PROBLEM REQUIREMENTS: Any pictures should be dropped; everything else in the records is to be returned exactly.

EXERCISE INPUTS:

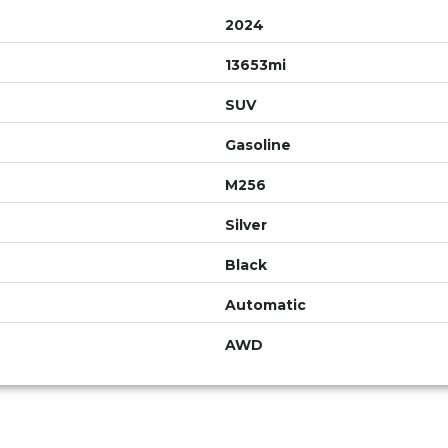
2024
13653mi
SUV
Gasoline
M256
Silver
Black
Automatic
AWD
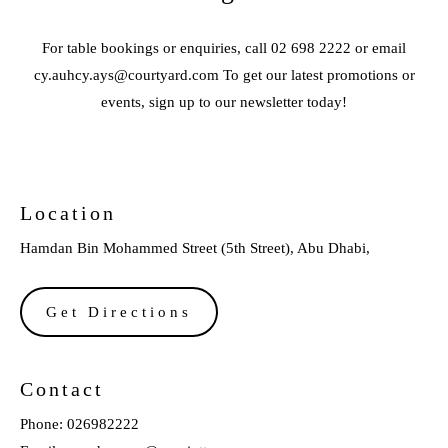
For table bookings or enquiries, call 02 698 2222 or email
cy.auhcy.ays@courtyard.com To get our latest promotions or
events, sign up to our newsletter today!
Location
Hamdan Bin Mohammed Street (5th Street), Abu Dhabi,
Get Directions
Contact
Phone:
026982222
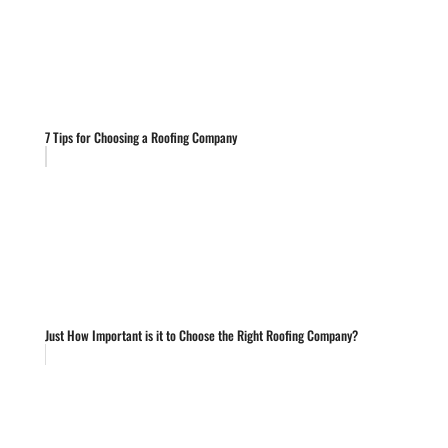
7 Tips for Choosing a Roofing Company
Just How Important is it to Choose the Right Roofing Company?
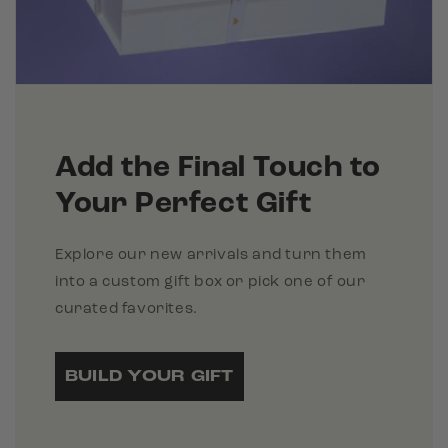
Add the Final Touch to
Your Perfect Gift
Explore our new arrivals and turn them
into a custom gift box or pick one of our
curated favorites.
BUILD YOUR GIFT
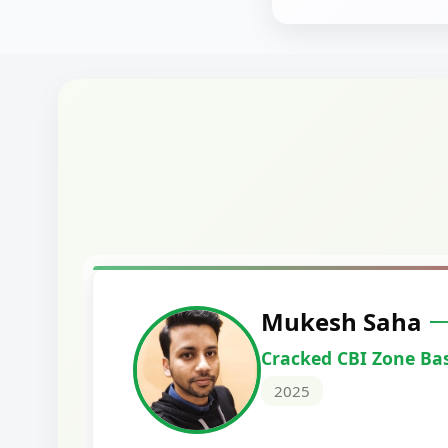
Harshal Vaid
Cracked IBPS SO Marketing
2024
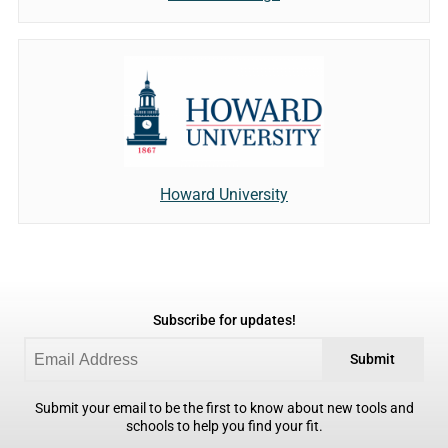
Howard University
Subscribe for updates!
Submit
Submit your email to be the first to know about new tools and
schools to help you find your fit.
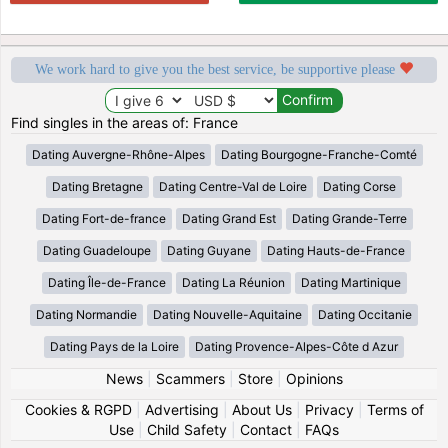
We work hard to give you the best service, be supportive please
Find singles in the areas of: France
Dating Auvergne-Rhône-Alpes
Dating Bourgogne-Franche-Comté
Dating Bretagne
Dating Centre-Val de Loire
Dating Corse
Dating Fort-de-france
Dating Grand Est
Dating Grande-Terre
Dating Guadeloupe
Dating Guyane
Dating Hauts-de-France
Dating Île-de-France
Dating La Réunion
Dating Martinique
Dating Normandie
Dating Nouvelle-Aquitaine
Dating Occitanie
Dating Pays de la Loire
Dating Provence-Alpes-Côte d Azur
News
|
Scammers
|
Store
|
Opinions
Cookies & RGPD
|
Advertising
|
About Us
|
Privacy
|
Terms of
Use
|
Child Safety
|
Contact
|
FAQs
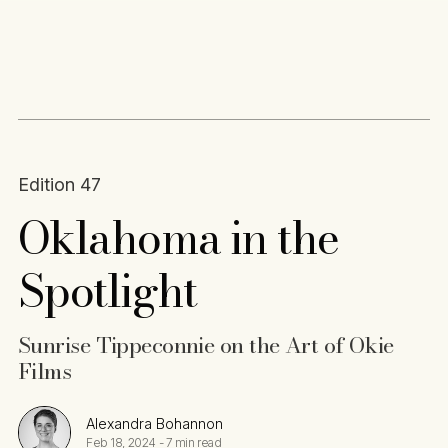
Content
Paint
Edition 47
Oklahoma in the
Spotlight
Sunrise Tippeconnie on the Art of Okie
Films
Alexandra Bohannon
Feb 18, 2024
-
7 min read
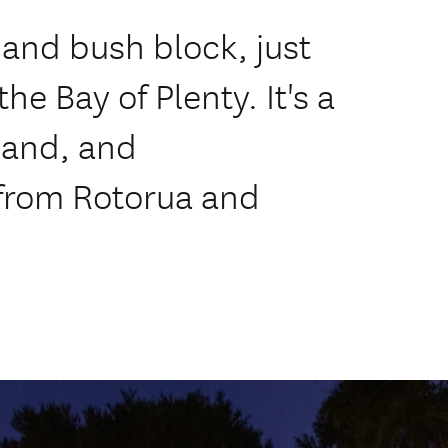
 and bush block, just
he Bay of Plenty. It's a
land, and
from Rotorua and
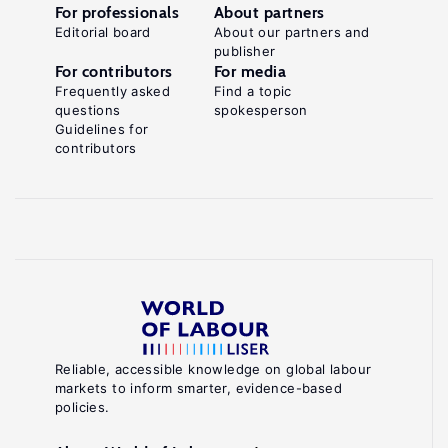
For professionals
About partners
Editorial board
About our partners and
publisher
For contributors
For media
Frequently asked
Find a topic
questions
spokesperson
Guidelines for
contributors
Reliable, accessible knowledge on global labour
markets to inform smarter, evidence-based
policies.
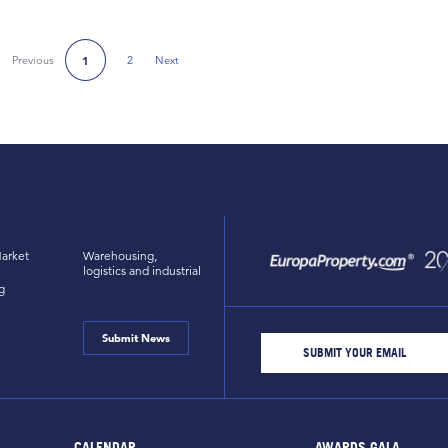
Previous
2
Next
1
Next Page
arket
Warehousing,
logistics and industrial
g
Submit News
CALENDAR
AWARDS GALA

PROBLEM SOLUTION:
2024
13653mi
SUV
Gasoline
M256
Silver
Black
Automatic
AWD
For table bookings or enquiries, call 02 698 2222 or email
cy.auhcy.ays@courtyard.com To get our latest promotions or
events, sign up to our newsletter today!
Location
Hamdan Bin Mohammed Street (5th Street), Abu Dhabi,
Get Directions
Contact
Phone:
026982222
7 Tips for Choosing a Roofing Company
Just How Important is it to Choose the Right Roofing Company?
Add the Final Touch to
Your Perfect Gift
Explore our new arrivals and turn them
into a custom gift box or pick one of our
curated favorites.
BUILD YOUR GIFT
Harshal Vaid
Cracked IBPS SO Marketing
2024
Howard University
Subscribe for updates!
Submit
Submit your email to be the first to know about new tools and
schools to help you find your fit.
We work hard to give you the best service, be supportive please
Find singles in the areas of: France
Dating Auvergne-Rhône-Alpes
Dating Bourgogne-Franche-Comté
Dating Bretagne
Dating Centre-Val de Loire
Dating Corse
Dating Fort-de-france
Dating Grand Est
Dating Grande-Terre
Dating Guadeloupe
Dating Guyane
Dating Hauts-de-France
Dating Île-de-France
Dating La Réunion
Dating Martinique
Dating Normandie
Dating Nouvelle-Aquitaine
Dating Occitanie
Dating Pays de la Loire
Dating Provence-Alpes-Côte d Azur
News
|
Scammers
|
Store
|
Opinions
Cookies & RGPD
|
Advertising
|
About Us
|
Privacy
|
Terms of
Use
|
Child Safety
|
Contact
|
FAQs
Content
Paint
Edition 47
Oklahoma in the
Spotlight
Sunrise Tippeconnie on the Art of Okie
Films
Alexandra Bohannon
Feb 18, 2024
-
7 min read
 and bush block, just
he Bay of Plenty. It's a
land, and
from Rotorua and
For professionals
About partners
Editorial board
About our partners and
publisher
For contributors
For media
Frequently asked
Find a topic
questions
spokesperson
Guidelines for
contributors
Reliable, accessible knowledge on global labour
markets to inform smarter, evidence-based
policies.
Previous
2
Next
1
Next Page
arket
Warehousing,
logistics and industrial
g
Submit News
CALENDAR
AWARDS GALA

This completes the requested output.